A team from the University of North Carolina School of Medicine has uncovered new genetic variation linked to schizophrenia. The researchers identified an abundance of rare tandem repeat expansions (TREs) in patients with the condition, and further collaboration with scientists at The Hospital for Sick Children in Toronto strengthened the findings. The work, published in Molecular Psychiatry, describes the impact of this variation on the development of schizophrenia.

Can you repeat yourself?

TREs are found all over the genome and are typically harmless. However, in certain cases, a long TRE can result in the formation of toxic products and cause disease. Until recently, TREs were very difficult to study. The repetitive nature of these sections of DNA made assembly of short-reads troublesome, causing problems in the construction of whole genome sequences. Fortunately, technology has now been developed that can help to elucidate the positions, lengths and system-wide impacts of these repeated regions.
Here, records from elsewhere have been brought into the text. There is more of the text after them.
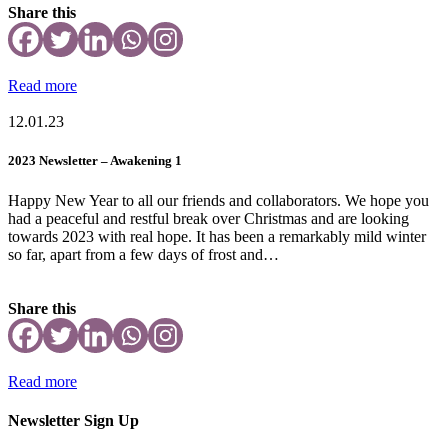
Share this
Read more
12.01.23
2023 Newsletter – Awakening 1
Happy New Year to all our friends and collaborators. We hope you
had a peaceful and restful break over Christmas and are looking
towards 2023 with real hope. It has been a remarkably mild winter
so far, apart from a few days of frost and…
Share this
Read more
Newsletter Sign Up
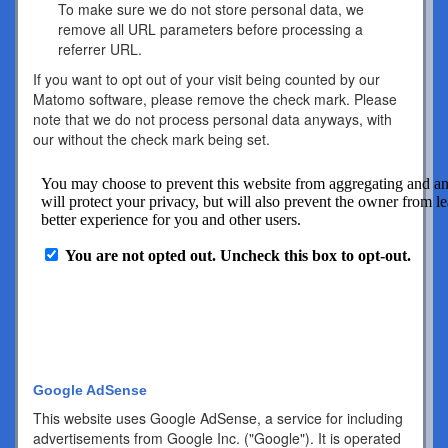
To make sure we do not store personal data, we
remove all URL parameters before processing a
referrer URL.
If you want to opt out of your visit being counted by our
Matomo software, please remove the check mark. Please
note that we do not process personal data anyways, with
our without the check mark being set.
Google AdSense
This website uses Google AdSense, a service for including
advertisements from Google Inc. ("Google"). It is operated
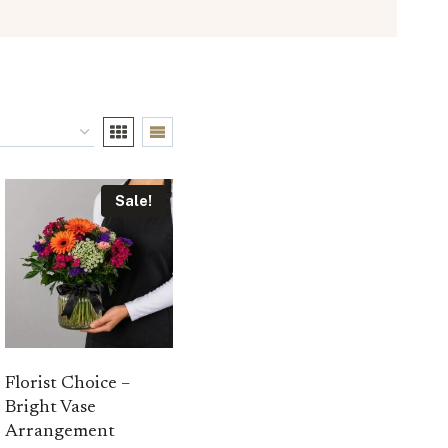
Sale!
Florist Choice –
Bright Vase
Arrangement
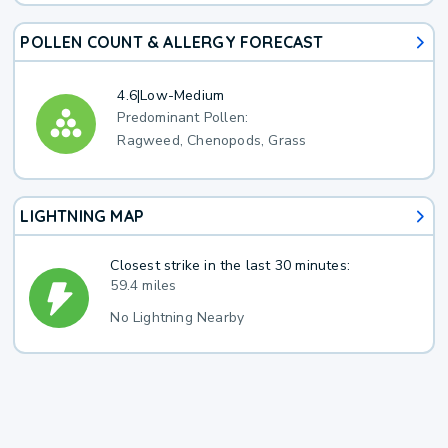
POLLEN COUNT & ALLERGY FORECAST
4.6
|
Low-Medium
Predominant Pollen:
Ragweed, Chenopods, Grass
LIGHTNING MAP
Closest strike in the last 30 minutes:
59.4 miles
No Lightning Nearby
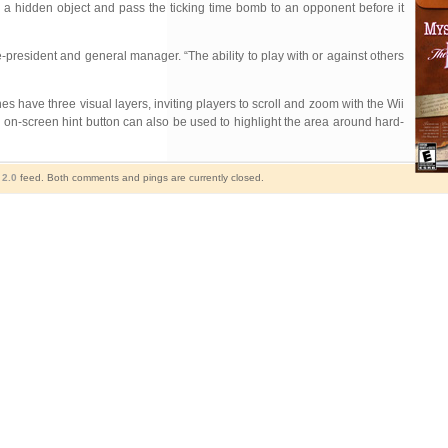
nd a hidden object and pass the ticking time bomb to an opponent before it
-president and general manager. “The ability to play with or against others
es have three visual layers, inviting players to scroll and zoom with the Wii
 on-screen hint button can also be used to highlight the area around hard-
2.0
feed. Both comments and pings are currently closed.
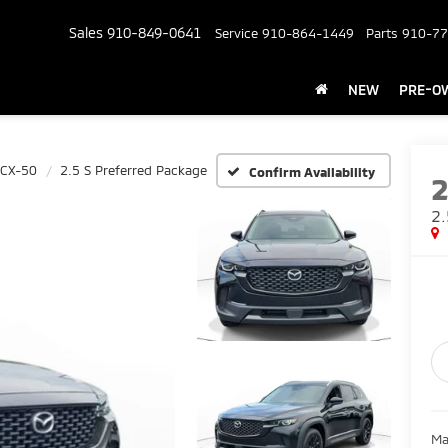
Sales
910-849-0641
Service
910-864-1449
Parts
910-77
NEW
PRE-O
 CX-50
2.5 S Preferred Package
Confirm Availability
2.
Ma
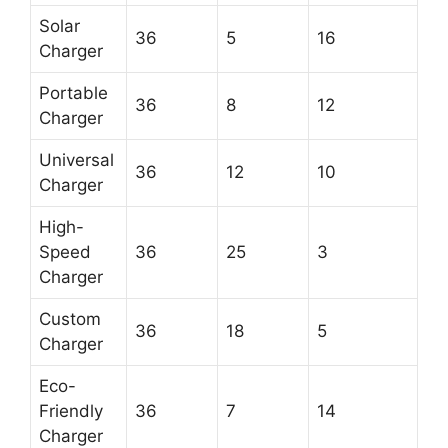
Solar
36
5
16
Charger
Portable
36
8
12
Charger
Universal
36
12
10
Charger
High-
Speed
36
25
3
Charger
Custom
36
18
5
Charger
Eco-
Friendly
36
7
14
Charger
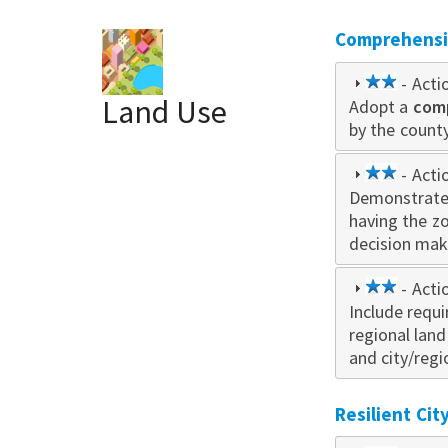
Comprehensiv
2
- Acti
Land Use
Adopt a
star
com
by the county
2
- Acti
Demonstrate
star
having the z
decision mak
2
- Acti
Include requ
star
regional lan
and city/regi
Resilient Ci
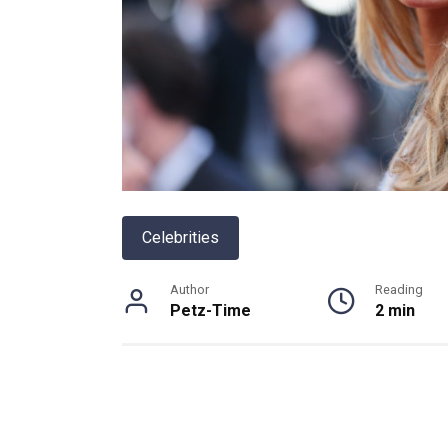
Celebrities
Author
Reading
Petz-Time
2 min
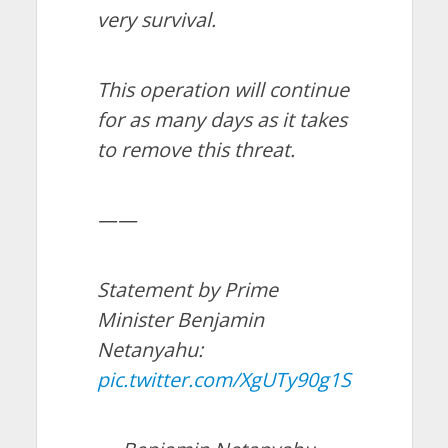
very survival.
This operation will continue
for as many days as it takes
to remove this threat.
——
Statement by Prime
Minister Benjamin
Netanyahu:
pic.twitter.com/XgUTy90g1S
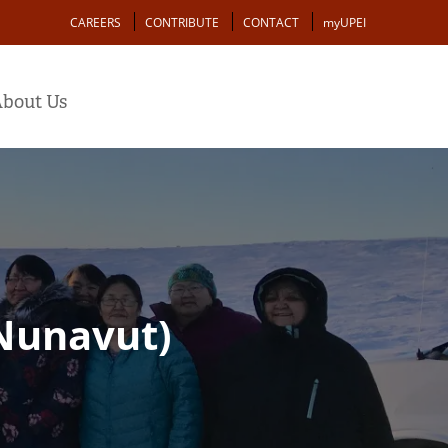
Action
CAREERS
CONTRIBUTE
CONTACT
myUPEI
bout Us
(Nunavut)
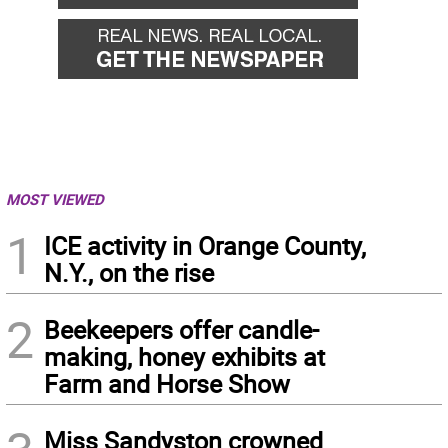
MOST VIEWED
1
ICE activity in Orange County,
N.Y., on the rise
2
Beekeepers offer candle-
making, honey exhibits at
Farm and Horse Show
Miss Sandyston crowned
Jin Szatkiewicz and her team chose to investigate TREs in schizophrenia. Schizophrenia is a devastating mental health condition, characterised by symptoms including hallucinations and psychosis. The illness is known to have a hereditary element and is relatively well studied, yet the role of TREs in disease onset has yet to be uncovered.

A rare find

The team analysed over 4,000 genomes to detect TREs and their abundance in the population. Of these, over 1,000 genomes came from schizophrenia patients previously sequenced by the group. Roughly 21,000 TREs were identified – many of which were novel – and 603 were defined as rare. An outline of the study can be seen in Figure 1 below.

Figure 1: Flowchart showing the study design. The flowchart describes the origins of the data, the definition of “rare” in the current study, and information on burden analysis. TR = Tandem Repeat. Adapted from Wen et al (2022).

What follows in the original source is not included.